Imagine a dessert that captures the nostalgic joy of an old-school ice cream parlor, layered with creamy cheesecake filling, ripe bananas, and a graham cracker base—no oven required. This no-bake banana split cake delivers all the flavor and flair without breaking a sweat.
It’s the kind of treat that feels playful yet polished, with textures that keep you coming back for “just one more bite.” Honestly, it tastes just as good as our other favorites like Mini Cupcakes and Moose Farts Apple Dessert—maybe even better.
Blending diner-style comfort with a touch of elegance, it’s a recipe that invites experimentation—try swapping in mango or layering with strawberry preserves. You’ll feel like a dessert pro, even if it’s your first time whipping it together.
Why You’ll Be Hooked?

- The flavor is simply addictive—cool, creamy, fruity, and just the right amount of sweet to make you crave another square.
- The first time I made it, I didn’t expect it to disappear in under ten minutes—everyone had seconds before I could even chill the last slice.
- I love that it’s completely oven-free; perfect for hot days or quick prep before guests arrive without heating up the kitchen.
- Over time, I’ve added my own twist—sometimes using chocolate graham crackers or a drizzle of caramel for an extra punch.
- Surprisingly, it helped me avoid heavier desserts while still satisfying my sweet tooth—less guilt, more indulgence!

No-Bake Banana Split Cake Recipe
Equipment
- 9×13 baking dish
- Medium mixing bowl
- Large mixing bowl
- Fork
- Electric mixer
- Rubber spatula
Ingredients
- 1 jar maraschino cherries drained & patted dry with a paper towel
- 2 cup graham cracker crumbs
- 1 container Cool Whip non-dairy whipped topping (or homemade whipped cream)
- 1/3 cup chopped pecans
- 4 bananas
- 1 cup unsalted butter
- 2 cu confectioners’ sugar
- pinch salt
- 8 oz. cream cheese softened
- 1 can crushed pineapple, well drained
Instructions
- Melt 1/2 cup (1 stick) of butter and combine it with graham cracker crumbs using a fork until well blended and moistened.
- Press this mixture firmly into the bottom of a 9×13″ pan to form the crust.
- In a large bowl, use an electric mixer to beat the remaining 1/2 cup (1 stick) of butter with cream cheese, confectioners’ sugar, and a pinch of salt until the mixture is light and fluffy—this should take about 3 to 4 minutes.
- Gently spread this cream cheese mixture over the graham cracker crust in an even layer.
- Slice bananas and lay them evenly on top of the cream cheese mixture, then spoon and spread crushed pineapple over the bananas. Top everything with a generous layer of Cool Whip.

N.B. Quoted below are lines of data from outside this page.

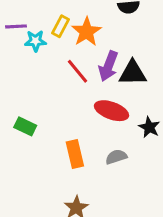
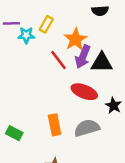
orange star: (86, 32) -> (75, 39), moved
green rectangle: (25, 126) -> (14, 133), moved
gray semicircle: (116, 157) -> (87, 128), size x1.5

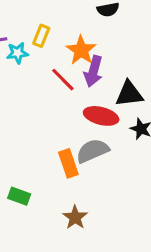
black triangle: (102, 63) -> (129, 94), moved
gray semicircle: (87, 128) -> (92, 151), moved
green rectangle: (14, 133) -> (19, 196), moved

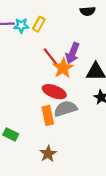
orange star: (81, 50) -> (63, 68), moved
cyan star: (17, 53) -> (21, 26), moved
red ellipse: (101, 116) -> (54, 92), moved

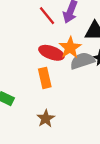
orange star: (63, 68) -> (70, 48), moved
gray semicircle: (65, 109) -> (82, 61), moved

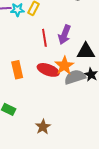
red line: (47, 16) -> (44, 38), turned 30
orange rectangle: (45, 78) -> (17, 70), moved

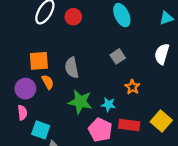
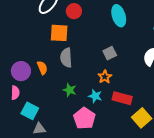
orange square: (39, 61) -> (59, 33), moved
orange star: (132, 87) -> (105, 77), moved
green star: (80, 102) -> (70, 90), size x0.6
red rectangle: (129, 125) -> (122, 98), moved

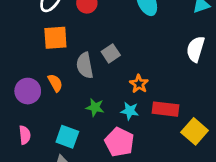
orange square: (59, 33) -> (55, 38), moved
gray square: (110, 53) -> (111, 53), moved
pink semicircle: (15, 93) -> (25, 135), moved
cyan square: (30, 111) -> (67, 137), moved

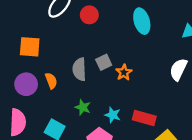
orange square: (55, 38) -> (30, 47), moved
orange star: (139, 84) -> (124, 72), moved
pink semicircle: (25, 135) -> (18, 122), size x1.6

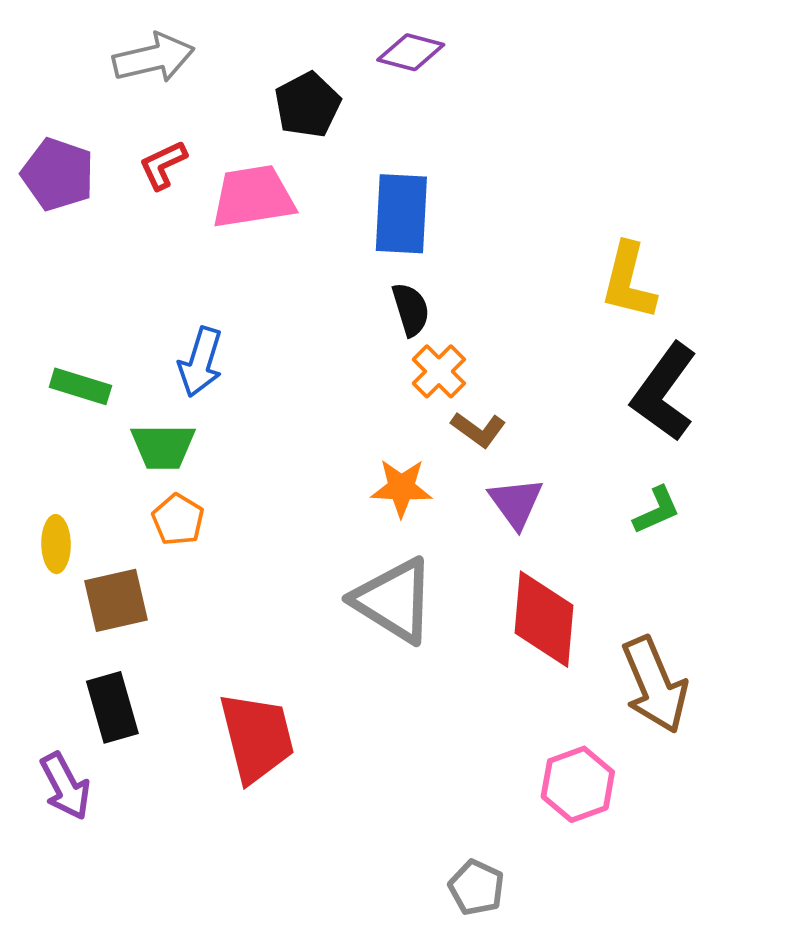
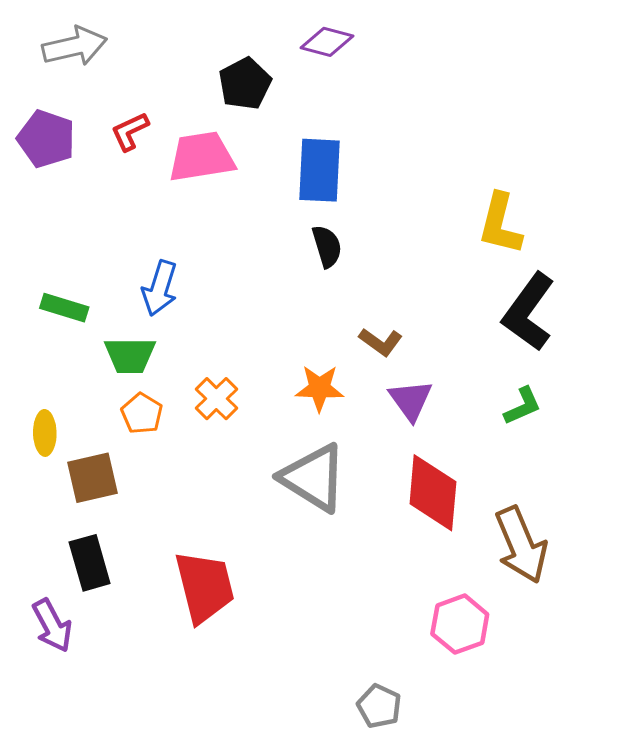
gray arrow: (154, 58) -> (75, 46), moved
orange cross: (439, 371) -> (216, 399), moved

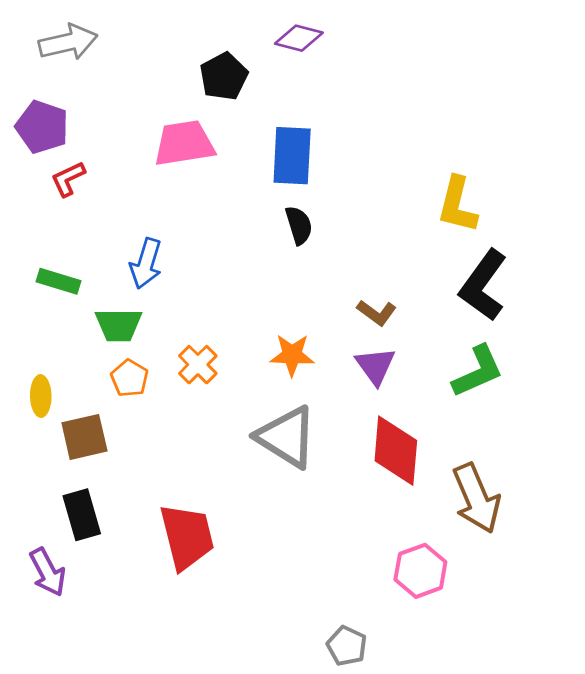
red L-shape: (130, 131) -> (68, 179), moved
brown L-shape: (381, 342) -> (377, 313), moved
green L-shape: (523, 406) -> (478, 371), size x1.5

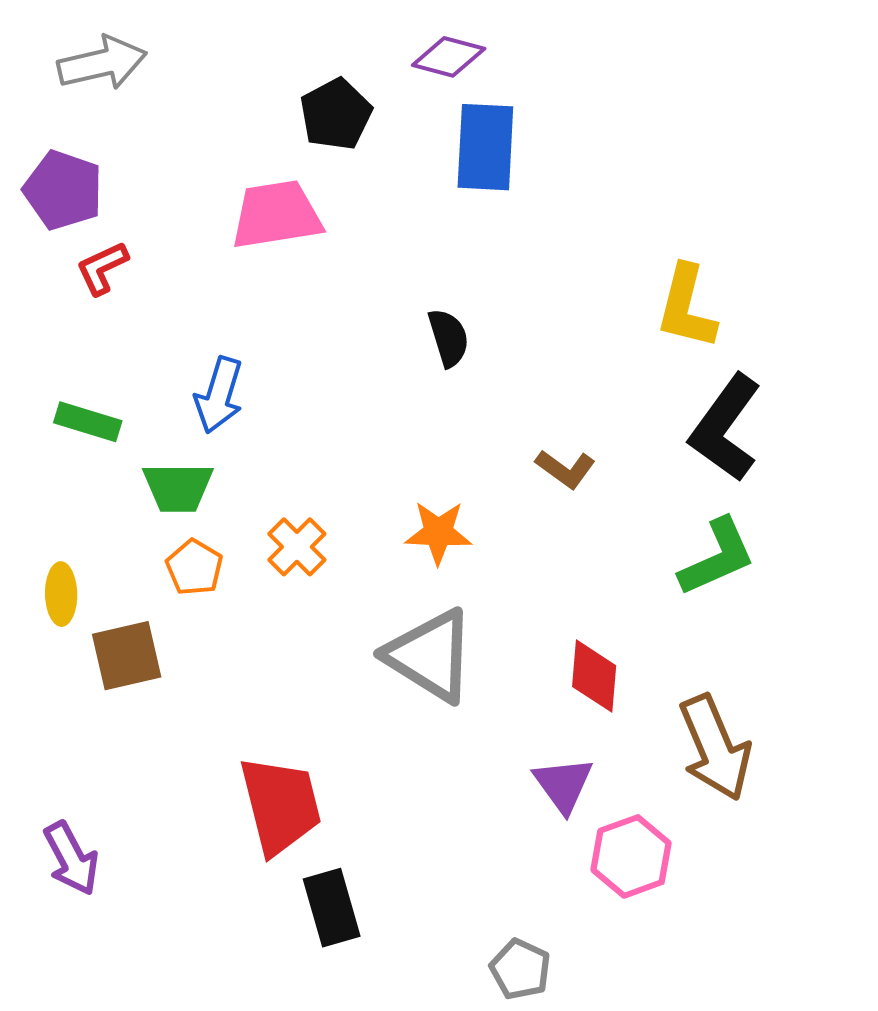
blue rectangle: (292, 156) -> (485, 147), moved
purple triangle: (375, 366) -> (563, 785), moved
red diamond: (396, 451) -> (594, 676), size x0.7
black rectangle: (82, 515) -> (332, 908), moved

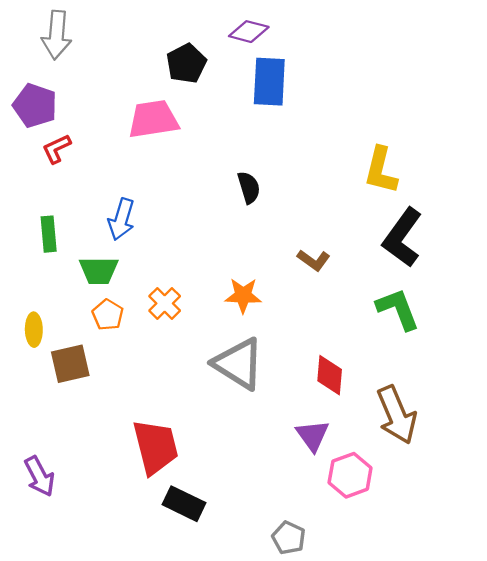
gray arrow: (102, 63) -> (57, 35), turned 108
green rectangle: (88, 422) -> (49, 234), turned 68
green L-shape: (717, 557) -> (398, 309), turned -87
black rectangle: (332, 908) -> (184, 504), turned -48

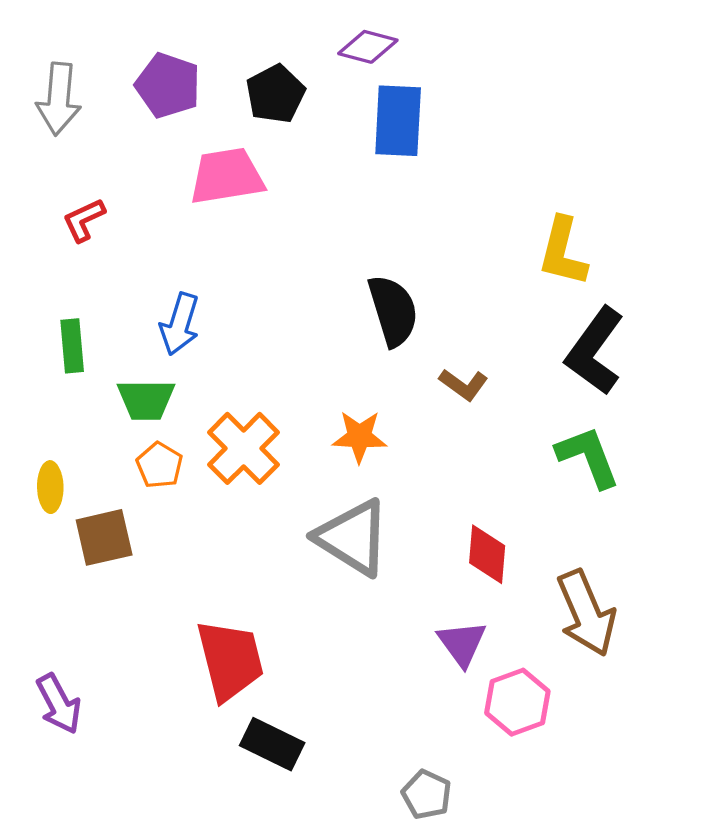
gray arrow: (57, 35) -> (59, 99), moved
purple pentagon: (35, 106) -> (168, 85), moved
black semicircle: (249, 187) -> (393, 311), moved, size x1.5
orange cross: (165, 303) -> (244, 448), size x1.5

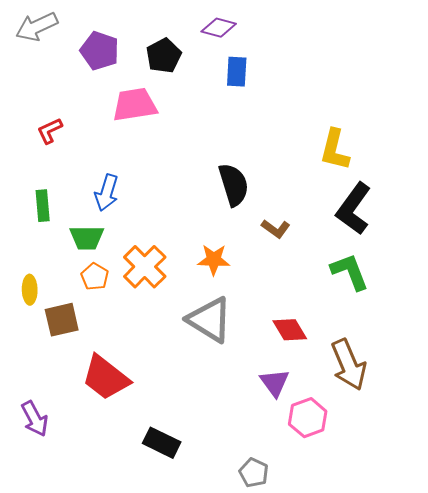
gray arrow: (59, 99) -> (37, 27), moved, turned 60
blue rectangle: (398, 121) -> (237, 72), size x0.7
red diamond: (487, 554) -> (290, 330), turned -36
red trapezoid: (230, 660) -> (106, 378), moved, turned 142

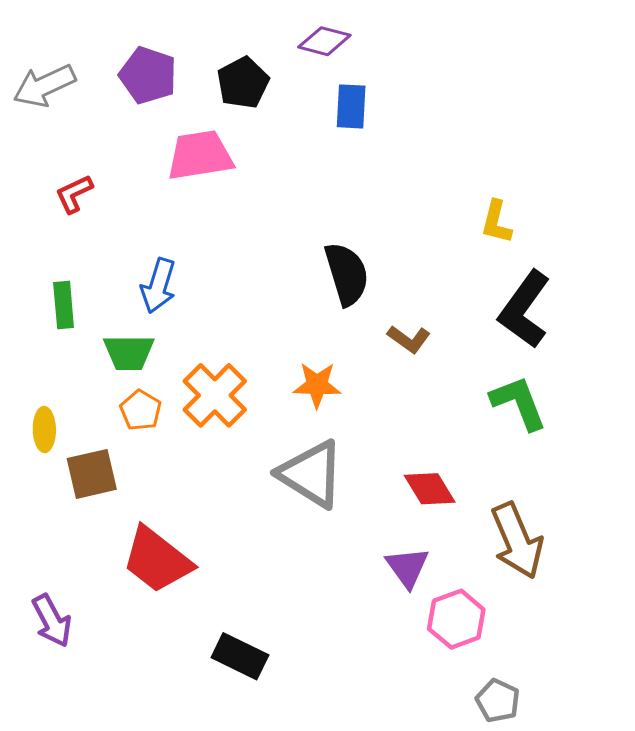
gray arrow: (37, 27) -> (44, 86), moved
yellow L-shape: (335, 150) -> (496, 222), size x0.7
gray pentagon: (254, 473) -> (498, 701), moved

- Sprinkle chopped pecans evenly across the top and place cherries as desired.
- Cover and refrigerate the dessert for at least 2 to 3 hours, or overnight, before serving.
Notes
- Pat the crushed pineapple dry with paper towels to avoid excess moisture soaking into the layers.
- If desired, toast the pecans briefly in a skillet for extra depth of flavor.
- Use a cold metal bowl and beaters when whipping the cream cheese layer for maximum fluffiness.
Calories | 415kcal |
Carbohydrates | 47g |
Fiber | 2g |
Fat | 25g |
Protein | 3g |
Cholesterol | 55g |
Variations To Help You Customise This Dish!
- Chocolate Twist– Add a layer of chocolate pudding or drizzle melted chocolate between the banana and pineapple layers for a rich, dessert-parlor flair.
- Tropical Vibes– Swap bananas with sliced mango or papaya, and use coconut whipped cream instead of Cool Whip for a tropical makeover.
- Nut-Free Option– Leave out the pecans or replace them with toasted oats or crushed pretzels for crunch without allergens.
- Fresh Berry Swap– Replace the pineapple with sliced strawberries or mixed berries for a tangy, colorful alternative.
- Graham Cracker Swap– Use crushed vanilla wafers, chocolate cookies, or digestive biscuits instead of graham crackers to change up the base flavor.